# ACTION ITEM:
Below is a listing. Quote from it, exactly, the lines from the one containing "ОАЭ омываются" down to the one containing "местом для отдыха", both ends included, and nothing else.

___ ENTRIES SHOWN

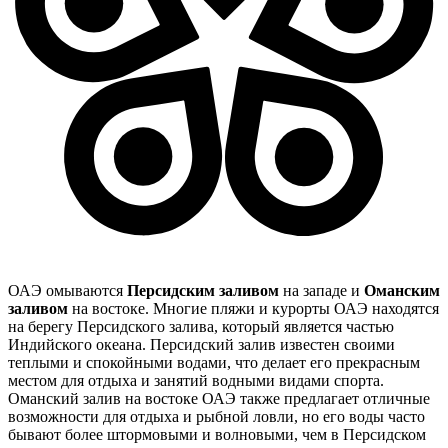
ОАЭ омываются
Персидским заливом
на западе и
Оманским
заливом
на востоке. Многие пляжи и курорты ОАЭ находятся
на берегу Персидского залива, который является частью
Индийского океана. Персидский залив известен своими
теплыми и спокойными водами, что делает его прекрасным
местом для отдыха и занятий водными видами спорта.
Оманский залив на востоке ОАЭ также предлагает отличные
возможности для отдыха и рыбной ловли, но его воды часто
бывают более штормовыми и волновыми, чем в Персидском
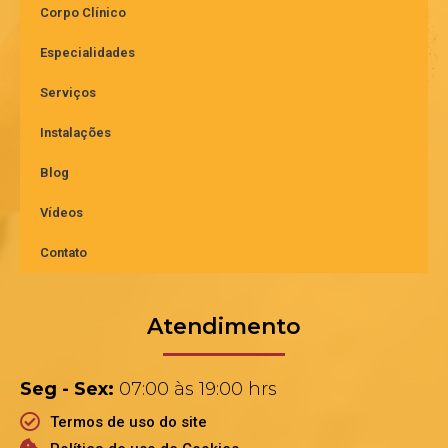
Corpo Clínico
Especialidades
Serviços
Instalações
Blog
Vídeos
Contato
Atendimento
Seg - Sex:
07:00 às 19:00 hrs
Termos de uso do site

______
___ ENTRIES SHOWN

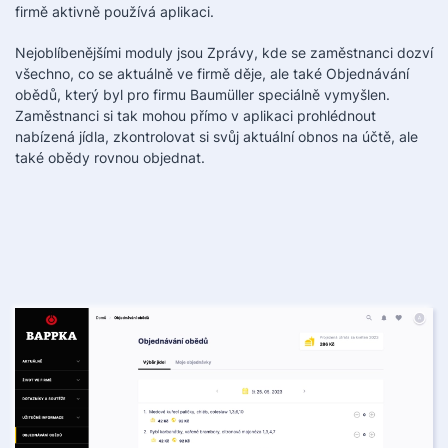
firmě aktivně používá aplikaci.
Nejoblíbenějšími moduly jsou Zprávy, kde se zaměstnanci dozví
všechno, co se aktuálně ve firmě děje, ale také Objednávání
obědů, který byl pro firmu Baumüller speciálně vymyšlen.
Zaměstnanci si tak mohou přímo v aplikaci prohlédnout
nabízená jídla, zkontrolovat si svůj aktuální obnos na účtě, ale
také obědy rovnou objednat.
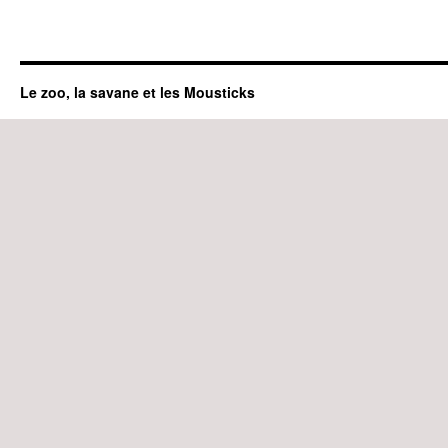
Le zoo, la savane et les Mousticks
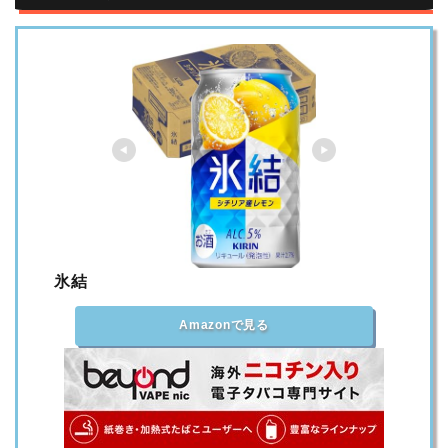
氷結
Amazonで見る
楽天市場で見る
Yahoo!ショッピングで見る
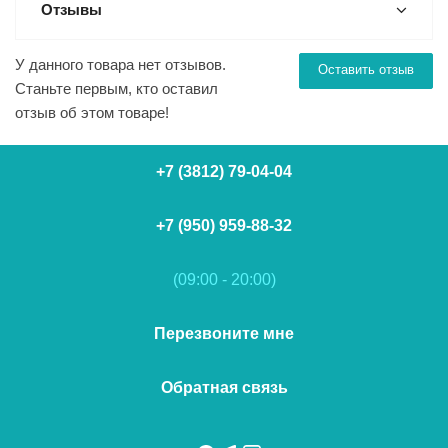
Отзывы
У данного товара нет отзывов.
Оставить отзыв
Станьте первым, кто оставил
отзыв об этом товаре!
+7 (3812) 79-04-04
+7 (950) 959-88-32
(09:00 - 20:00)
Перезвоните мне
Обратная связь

______
___ ENTRIES SHOWN

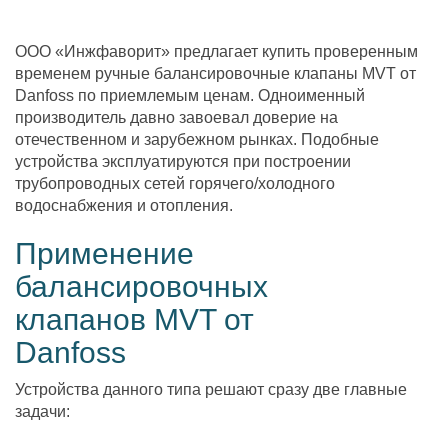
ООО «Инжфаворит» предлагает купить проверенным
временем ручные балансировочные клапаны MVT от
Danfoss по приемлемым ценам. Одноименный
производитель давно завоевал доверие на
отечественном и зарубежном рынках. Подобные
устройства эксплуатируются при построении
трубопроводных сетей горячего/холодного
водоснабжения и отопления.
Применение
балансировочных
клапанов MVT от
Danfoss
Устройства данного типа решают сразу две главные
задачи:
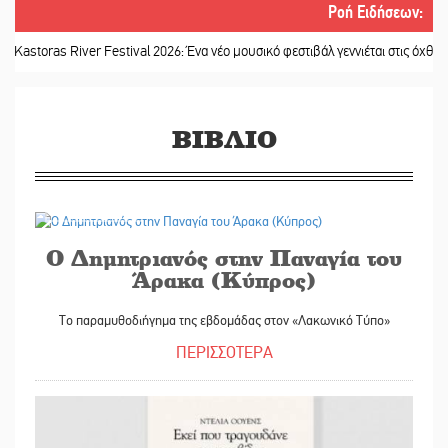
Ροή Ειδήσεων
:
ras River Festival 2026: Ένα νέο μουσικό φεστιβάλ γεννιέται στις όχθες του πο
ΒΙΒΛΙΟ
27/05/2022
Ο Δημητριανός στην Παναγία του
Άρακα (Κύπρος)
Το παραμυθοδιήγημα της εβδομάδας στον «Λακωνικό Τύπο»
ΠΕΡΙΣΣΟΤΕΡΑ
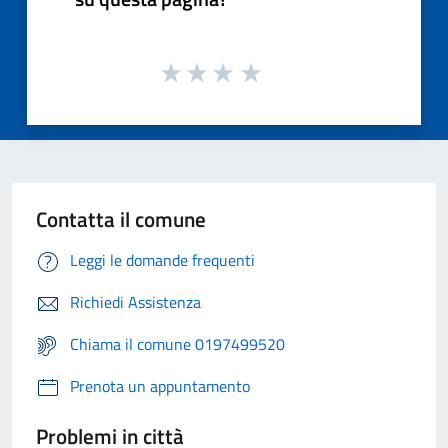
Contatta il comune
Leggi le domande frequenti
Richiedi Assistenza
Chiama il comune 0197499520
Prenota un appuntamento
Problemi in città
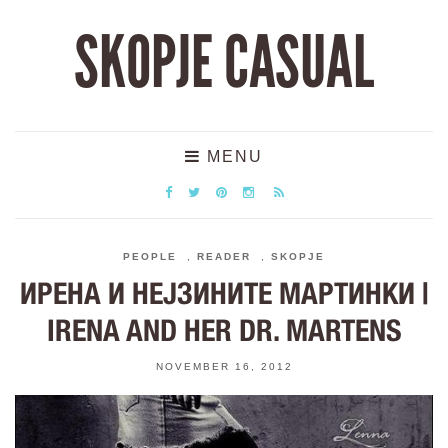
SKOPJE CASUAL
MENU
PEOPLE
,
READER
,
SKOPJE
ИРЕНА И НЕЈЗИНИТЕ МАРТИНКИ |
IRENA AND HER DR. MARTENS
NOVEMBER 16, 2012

______

# RESULT BELOW:
ОАЭ омываются
Персидским заливом
на западе и
Оманским
заливом
на востоке. Многие пляжи и курорты ОАЭ находятся
на берегу Персидского залива, который является частью
Индийского океана. Персидский залив известен своими
теплыми и спокойными водами, что делает его прекрасным
местом для отдыха и занятий водными видами спорта.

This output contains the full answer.